Materials towards Homework 3: LIME with XGBoost & SVM

Part of the eXplainable Machine Learning course for Machine Learning (MSc) studies at the University of Warsaw. @pbiecek @hbaniecki

v0.1.1: 2022-10-20

https://github.com/mim-uw/eXplainableMachineLearning-2023/tree/main/Homeworks/HW3

0. Import packages

In [1]:
import dalex as dx
import xgboost
import lime

import sklearn

import pandas as pd
import numpy as np

import warnings
warnings.filterwarnings("ignore")
In [2]:
import platform
print(f'Python {platform.python_version()}')
Python 3.9.2
In [3]:
{package.__name__: package.__version__ for package in [dx, xgboost, sklearn, pd, np]} | {lime.__name__: "0.2.0.1"}
Out[3]:
{'dalex': '1.5.0',
 'xgboost': '1.6.2',
 'sklearn': '1.0.2',
 'pandas': '1.3.5',
 'numpy': '1.22.4',
 'lime': '0.2.0.1'}

1. Load and preprocess data

lime.lime_tabular.LimeTabularExplainer assumes integer-encoded categorical variables by the following parameters:

categorical_features – list of indices (ints) corresponding to the categorical columns. Everything else will be considered continuous. Values in these columns MUST be integers.
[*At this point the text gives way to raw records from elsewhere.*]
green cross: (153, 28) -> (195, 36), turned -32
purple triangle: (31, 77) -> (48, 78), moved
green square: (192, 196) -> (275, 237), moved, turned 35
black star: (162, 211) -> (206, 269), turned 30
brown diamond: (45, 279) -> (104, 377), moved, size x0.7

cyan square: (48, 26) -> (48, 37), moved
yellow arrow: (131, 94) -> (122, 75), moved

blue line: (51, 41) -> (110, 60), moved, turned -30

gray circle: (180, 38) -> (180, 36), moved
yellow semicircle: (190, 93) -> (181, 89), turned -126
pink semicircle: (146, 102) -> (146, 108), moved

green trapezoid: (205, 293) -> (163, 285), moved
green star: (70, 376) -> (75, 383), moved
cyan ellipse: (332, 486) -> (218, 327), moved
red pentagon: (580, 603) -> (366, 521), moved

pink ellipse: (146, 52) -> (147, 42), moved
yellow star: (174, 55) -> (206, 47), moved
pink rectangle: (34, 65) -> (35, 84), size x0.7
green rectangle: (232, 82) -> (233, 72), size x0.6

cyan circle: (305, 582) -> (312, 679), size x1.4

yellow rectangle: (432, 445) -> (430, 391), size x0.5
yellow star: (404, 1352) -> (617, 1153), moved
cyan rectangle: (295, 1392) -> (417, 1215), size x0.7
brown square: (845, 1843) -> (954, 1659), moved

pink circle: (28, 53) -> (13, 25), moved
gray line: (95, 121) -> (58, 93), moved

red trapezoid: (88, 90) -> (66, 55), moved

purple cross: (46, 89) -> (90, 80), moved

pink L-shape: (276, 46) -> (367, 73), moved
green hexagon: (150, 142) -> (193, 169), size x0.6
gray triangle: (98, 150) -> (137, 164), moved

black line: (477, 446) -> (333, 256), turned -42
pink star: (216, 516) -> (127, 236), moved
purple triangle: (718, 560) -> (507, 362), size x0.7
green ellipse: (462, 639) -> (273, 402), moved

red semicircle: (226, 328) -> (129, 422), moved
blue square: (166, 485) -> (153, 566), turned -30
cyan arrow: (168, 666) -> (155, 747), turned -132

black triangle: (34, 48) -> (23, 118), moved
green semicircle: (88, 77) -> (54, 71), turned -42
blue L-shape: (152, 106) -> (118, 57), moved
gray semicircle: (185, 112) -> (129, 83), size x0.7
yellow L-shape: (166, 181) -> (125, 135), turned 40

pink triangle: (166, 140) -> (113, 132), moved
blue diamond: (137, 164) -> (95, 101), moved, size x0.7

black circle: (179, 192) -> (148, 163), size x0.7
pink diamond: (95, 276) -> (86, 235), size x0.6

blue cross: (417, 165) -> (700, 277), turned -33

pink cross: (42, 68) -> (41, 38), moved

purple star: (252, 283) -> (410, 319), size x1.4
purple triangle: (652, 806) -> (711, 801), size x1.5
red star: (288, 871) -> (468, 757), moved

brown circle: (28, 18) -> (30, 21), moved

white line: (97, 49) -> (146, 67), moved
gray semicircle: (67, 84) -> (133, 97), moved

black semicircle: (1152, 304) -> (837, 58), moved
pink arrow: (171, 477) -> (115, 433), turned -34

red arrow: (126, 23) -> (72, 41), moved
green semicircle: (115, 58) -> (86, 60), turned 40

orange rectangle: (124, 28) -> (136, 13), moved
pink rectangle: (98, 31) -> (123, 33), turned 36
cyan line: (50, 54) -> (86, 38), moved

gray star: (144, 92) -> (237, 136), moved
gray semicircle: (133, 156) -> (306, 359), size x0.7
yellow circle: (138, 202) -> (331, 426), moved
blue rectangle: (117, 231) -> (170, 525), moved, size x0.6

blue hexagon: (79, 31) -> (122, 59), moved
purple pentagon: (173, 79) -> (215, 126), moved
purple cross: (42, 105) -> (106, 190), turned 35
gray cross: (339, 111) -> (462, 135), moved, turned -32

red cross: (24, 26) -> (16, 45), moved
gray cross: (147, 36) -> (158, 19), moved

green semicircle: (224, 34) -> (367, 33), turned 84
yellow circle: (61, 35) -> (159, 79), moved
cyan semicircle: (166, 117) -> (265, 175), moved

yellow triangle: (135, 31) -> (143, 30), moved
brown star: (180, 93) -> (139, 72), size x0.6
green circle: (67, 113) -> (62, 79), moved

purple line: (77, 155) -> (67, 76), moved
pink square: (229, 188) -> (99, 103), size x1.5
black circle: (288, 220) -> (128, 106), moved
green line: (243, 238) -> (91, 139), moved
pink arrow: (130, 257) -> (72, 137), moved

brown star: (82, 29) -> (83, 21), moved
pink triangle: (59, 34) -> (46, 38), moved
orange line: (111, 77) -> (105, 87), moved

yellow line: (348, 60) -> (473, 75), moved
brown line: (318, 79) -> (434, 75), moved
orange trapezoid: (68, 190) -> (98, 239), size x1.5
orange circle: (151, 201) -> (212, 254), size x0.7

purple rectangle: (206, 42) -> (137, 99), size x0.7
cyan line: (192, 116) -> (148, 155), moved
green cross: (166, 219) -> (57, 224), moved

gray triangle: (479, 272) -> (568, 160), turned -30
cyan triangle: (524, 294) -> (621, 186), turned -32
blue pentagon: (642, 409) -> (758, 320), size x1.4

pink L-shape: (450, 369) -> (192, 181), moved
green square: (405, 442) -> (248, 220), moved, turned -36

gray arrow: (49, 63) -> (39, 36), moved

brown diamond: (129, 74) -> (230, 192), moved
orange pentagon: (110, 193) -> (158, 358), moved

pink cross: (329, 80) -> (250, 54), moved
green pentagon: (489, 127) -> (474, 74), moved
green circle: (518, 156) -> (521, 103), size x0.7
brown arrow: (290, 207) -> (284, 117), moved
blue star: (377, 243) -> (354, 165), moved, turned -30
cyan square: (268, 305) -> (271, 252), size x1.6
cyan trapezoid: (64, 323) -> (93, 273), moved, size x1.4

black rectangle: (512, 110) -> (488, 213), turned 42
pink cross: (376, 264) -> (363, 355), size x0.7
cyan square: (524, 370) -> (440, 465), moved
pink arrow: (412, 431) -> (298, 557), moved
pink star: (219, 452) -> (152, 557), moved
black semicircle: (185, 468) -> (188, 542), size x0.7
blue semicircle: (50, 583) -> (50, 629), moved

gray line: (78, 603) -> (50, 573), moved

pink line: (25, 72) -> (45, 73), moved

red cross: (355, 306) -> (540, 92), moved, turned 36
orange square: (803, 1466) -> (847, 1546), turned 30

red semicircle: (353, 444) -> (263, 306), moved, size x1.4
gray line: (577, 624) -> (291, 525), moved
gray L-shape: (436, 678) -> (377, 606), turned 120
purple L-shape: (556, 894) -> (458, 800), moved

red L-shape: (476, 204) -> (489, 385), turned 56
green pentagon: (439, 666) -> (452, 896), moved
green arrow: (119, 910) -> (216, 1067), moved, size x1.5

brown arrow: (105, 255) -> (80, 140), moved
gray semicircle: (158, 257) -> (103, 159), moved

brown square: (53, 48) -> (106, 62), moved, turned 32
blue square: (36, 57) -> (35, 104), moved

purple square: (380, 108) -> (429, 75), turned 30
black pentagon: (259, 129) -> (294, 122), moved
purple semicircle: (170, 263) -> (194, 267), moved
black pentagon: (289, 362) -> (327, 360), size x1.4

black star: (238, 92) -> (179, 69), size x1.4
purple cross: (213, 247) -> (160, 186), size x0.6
categorical_names – map from int to list of names, where categorical_names[x][y] represents the name of the yth value of column x.

But, XGBoost assumes categorical variables of strict category type.

The challenge is to make one work with the other. First, let's use one-hot encoding.

In [4]:
df = dx.datasets.load_titanic()

X = df.drop(columns='survived')
X = pd.get_dummies(X, columns=['gender', 'class', 'embarked'], drop_first=True) 
y = df.survived

2. Model

We use the same XGBoost classifier as in the previous materials towards Homework 2.

In [5]:
model = xgboost.XGBClassifier(
    n_estimators=200, 
    max_depth=4, 
    use_label_encoder=False, 
    eval_metric="logloss"
)

model.fit(X, y)
Out[5]:
XGBClassifier(base_score=0.5, booster='gbtree', callbacks=None,
              colsample_bylevel=1, colsample_bynode=1, colsample_bytree=1,
              early_stopping_rounds=None, enable_categorical=False,
              eval_metric='logloss', gamma=0, gpu_id=-1,
              grow_policy='depthwise', importance_type=None,
              interaction_constraints='', learning_rate=0.300000012,
              max_bin=256, max_cat_to_onehot=4, max_delta_step=0, max_depth=4,
              max_leaves=0, min_child_weight=1, missing=nan,
              monotone_constraints='()', n_estimators=200, n_jobs=0,
              num_parallel_tree=1, predictor='auto', random_state=0,
              reg_alpha=0, reg_lambda=1, ...)

3. Explain with dalex & lime

dalex uses the original lime package to estimate LIME under a unified API.

dalex aims to improve the user's conveninence by:

  1. combining the use of LimeTabularExplainer and explain_instance() into the one predict_surrogate() method,
  2. automatically setting some of the lime parameters based on explainer.data, explainer.model_type etc.
In [6]:
explainer = dx.Explainer(model, X, y)
Preparation of a new explainer is initiated

  -> data              : 2207 rows 14 cols
  -> target variable   : Parameter 'y' was a pandas.Series. Converted to a numpy.ndarray.
  -> target variable   : 2207 values
  -> model_class       : xgboost.sklearn.XGBClassifier (default)
  -> label             : Not specified, model's class short name will be used. (default)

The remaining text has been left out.